Roger Daviau : A ma connaissance, la SAPO existe toujours sous la forme SA et est régie par les articles L225-258 à L225-270 du Code de Commerce, articles qui définissent les « Actions de Travail » ainsi que la « Société Coopérative de Main d’œuvre » (SCMO), interne à la SAPO, qui sont les deux grandes particularités de la SAPO (les deux grandes innovations sociales introduites par cette loi d’avril 1917 !).
En effet, la SAPO semble possible sous le format SAS et la première SAS-PO est née dans le sud de la France en 2011. Le très bon mémoire d’expertise comptable cité plus haut évoquait, en 2009, cette possibilité offerte par la SAS.
La SAPO (ou SAS) est une société dans laquelle « cohabitent » au capital social, des actions de capital (financier) et des actions de travail.

Article L225-260 du Code de Commerce (article 73 rajouté à la loi du 24 juillet 1867 par la loi du 26 avril 1917) :
Les actions de la société se composent :
1° D’actions ou coupures d’actions de capital ;
2° D’actions dites " actions de travail ".

Les actions de travail sont attribuées à la collectivité de tous les salariés et rémunèrent leur « apport collectif » de travail, à savoir, leurs compétences, talents, savoir-faire, etc. considérés collectivement.
Cette collectivité de salariés est rendue possible par la création en interne de la SCMO (voir ci-dessus) qui regroupe tout l’effectif ayant au moins 1 an d’ancienneté.
Article L225-261 alinéa 1 du Code de Commerce (article 74 rajouté à la loi du 24 juillet 1867 par la loi du 26 avril 1917) :
Les actions de travail sont la propriété collective du personnel salarié (ouvriers et employés), constitué en société commerciale coopérative de main-d’œuvre. Cette société de main-d’œuvre comprend obligatoirement et exclusivement tous les salariés liés à l’entreprise depuis au moins un an et âgés de plus de dix-huit ans. La perte de l’emploi salarié prive le participant, sans indemnité, de tous ses droits dans la coopérative de main-d’œuvre.
C’est la seule forme de société qui valorise formellement l’« apport-travail » collectif dans son capital, aux côtés des apports financiers des investisseurs. C’est une sorte d’« apport en industrie », mais contrairement aux usages en matière d’apports en industrie, celui des SAPO est collectif. Dans la pensée des initiateurs du projet (Etienne Antonelli, Henry Chéron) ainsi que des rapporteurs parlementaires (Charles Deloncle au Sénat et Louis Deschamps à la Chambre des députés), il s’agissait d’essayer d’harmoniser, voire d’associer les intérêts des « capitalistes » et du travail.
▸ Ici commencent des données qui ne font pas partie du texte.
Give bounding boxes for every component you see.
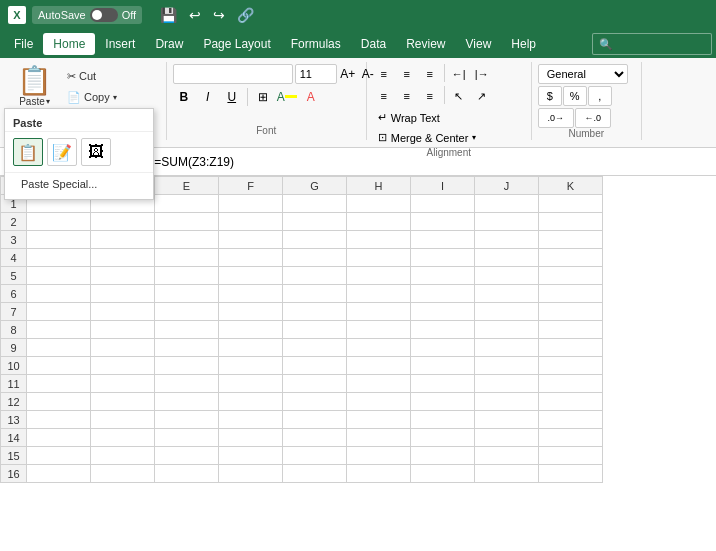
col-header-j[interactable]: J [475,177,539,195]
col-header-k[interactable]: K [539,177,603,195]
table-row[interactable] [27,249,91,267]
paste-special-item[interactable]: Paste Special... [5,173,153,195]
table-row[interactable] [411,357,475,375]
table-row[interactable] [475,249,539,267]
table-row[interactable] [283,321,347,339]
table-row[interactable] [219,285,283,303]
table-row[interactable] [27,411,91,429]
table-row[interactable] [155,393,219,411]
table-row[interactable] [27,357,91,375]
col-header-f[interactable]: F [219,177,283,195]
table-row[interactable] [219,339,283,357]
table-row[interactable] [347,339,411,357]
table-row[interactable] [91,249,155,267]
paste-arrow-icon[interactable]: ▾ [46,97,50,106]
table-row[interactable] [27,267,91,285]
table-row[interactable] [411,411,475,429]
table-row[interactable] [411,249,475,267]
table-row[interactable] [27,465,91,483]
table-row[interactable] [475,195,539,213]
italic-button[interactable]: I [197,86,219,108]
indent-increase-button[interactable]: |→ [471,64,493,84]
table-row[interactable] [27,303,91,321]
table-row[interactable] [411,213,475,231]
table-row[interactable] [475,447,539,465]
table-row[interactable] [475,231,539,249]
table-row[interactable] [283,465,347,483]
table-row[interactable] [347,465,411,483]
table-row[interactable] [283,213,347,231]
decrease-decimal-button[interactable]: ←.0 [575,108,611,128]
table-row[interactable] [411,339,475,357]
font-size-increase-button[interactable]: A+ [339,65,357,83]
table-row[interactable] [539,429,603,447]
col-header-e[interactable]: E [155,177,219,195]
table-row[interactable] [475,411,539,429]
table-row[interactable] [155,285,219,303]
table-row[interactable] [475,465,539,483]
bold-button[interactable]: B [173,86,195,108]
table-row[interactable] [27,213,91,231]
menu-item-view[interactable]: View [456,33,502,55]
table-row[interactable] [27,429,91,447]
table-row[interactable] [219,321,283,339]
align-bottom-left-button[interactable]: ≡ [373,86,395,106]
table-row[interactable] [347,429,411,447]
ribbon-search-input[interactable] [592,33,712,55]
table-row[interactable] [539,213,603,231]
table-row[interactable] [219,267,283,285]
table-row[interactable] [411,465,475,483]
indent-decrease-button[interactable]: ←| [448,64,470,84]
table-row[interactable] [539,339,603,357]
col-header-h[interactable]: H [347,177,411,195]
table-row[interactable] [155,303,219,321]
table-row[interactable] [475,357,539,375]
table-row[interactable] [539,195,603,213]
align-bottom-center-button[interactable]: ≡ [396,86,418,106]
table-row[interactable] [539,231,603,249]
table-row[interactable] [283,447,347,465]
table-row[interactable] [91,321,155,339]
rtl-button[interactable]: ↖ [448,86,470,106]
table-row[interactable] [475,267,539,285]
table-row[interactable] [283,339,347,357]
menu-item-formulas[interactable]: Formulas [281,33,351,55]
cut-button[interactable]: ✂ Cut [61,66,160,86]
copy-dropdown-arrow[interactable]: ▾ [113,93,117,102]
table-row[interactable] [475,321,539,339]
table-row[interactable] [283,429,347,447]
table-row[interactable] [411,393,475,411]
table-row[interactable] [219,375,283,393]
menu-item-data[interactable]: Data [351,33,396,55]
align-top-left-button[interactable]: ≡ [373,64,395,84]
table-row[interactable] [411,375,475,393]
table-row[interactable] [283,375,347,393]
table-row[interactable] [283,195,347,213]
table-row[interactable] [283,393,347,411]
table-row[interactable] [283,285,347,303]
table-row[interactable] [347,213,411,231]
menu-item-insert[interactable]: Insert [95,33,145,55]
table-row[interactable] [475,303,539,321]
table-row[interactable] [283,231,347,249]
table-row[interactable] [347,303,411,321]
copy-button[interactable]: 📄 Copy ▾ [61,87,160,107]
table-row[interactable] [475,285,539,303]
table-row[interactable] [347,375,411,393]
table-row[interactable] [539,411,603,429]
table-row[interactable] [347,285,411,303]
table-row[interactable] [219,249,283,267]
table-row[interactable] [347,393,411,411]
save-button[interactable]: 💾 [156,5,181,25]
table-row[interactable] [475,393,539,411]
paste-icon-document[interactable]: 📝 [47,138,77,166]
table-row[interactable] [155,465,219,483]
table-row[interactable] [539,321,603,339]
table-row[interactable] [91,357,155,375]
table-row[interactable] [91,429,155,447]
table-row[interactable] [219,213,283,231]
col-header-i[interactable]: I [411,177,475,195]
table-row[interactable] [27,393,91,411]
table-row[interactable] [91,267,155,285]
table-row[interactable] [91,465,155,483]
Cette idée n’était pas nouvelle, la trace la plus ancienne que j’ai pu trouver remonte à 1872 dans l’ouvrage d’Armand Thétard : « De l’association du travail et du capital ». Charles Deloncle annonçait, dans son rapport sénatorial : « Enfin, j’estime personnellement, et mes collègues de la commission sont, je pense, de cet avis, qu’il s’agit de faire ici une sorte d’expérience sociale, de faire de la politique expérimentale, ce que nous n’avons pas suffisamment pratiqué dans ce pays. ». Cela semble rester d’actualité un siècle après.
Les Actions de Travail de la SAPO sont donc attribuées à la SCMO et ouvrent à celle-ci, d’une part, des droits à une part des dividendes et, d’autre part, la participation au vote dans les Assemblées Générales Ordinaires ou Extra (AGO et AGE) et au Conseil d’Administration (CA). Ce sont donc des droits collectifs, non attachés à tel ou tel salarié. Cette formule permet aux salariés de recevoir une part des bénéfices de la SAPO ainsi que de participer à son administration, par le biais des droits de vote.
La SCMO étant Coopérative, elle fonctionne, pour sa propre assemblée générale, avec le principe 1 salarié = 1 vote (qui peut être proratisé par le montant des salaires) ; elle prend ses décisions et elle élit ses représentants à l’AG de la SAPO avec le même principe démocratique. Les administrateurs de la SAPO choisissent des mandataires des salariés parmi ces représentants pour siéger au CA.
Les représentants et les mandataires des salariés disposent, pour les votes des AG et du CA de la SAPO, d’un nombre de voix déterminé par le ratio Actions Travail / Actions de capital. La pratique a voulu, qu’hormis Ambiance Bois, il n’y ait pas eu de SAPO ouvrant des droits de vote autres que symboliques aux salariés (généralement de 10 à 25%, grand maximum), une union fortement déséquilibrée au regard de l’esprit de la loi de 1917. C’est bien la recherche d’une association entre investisseurs et travailleurs qui avait été voulue par les initiateurs et les défenseurs de la loi et, en réalité, l’« expérience sociale » qu’ils avaient souhaitée ne s’est pas réalisée.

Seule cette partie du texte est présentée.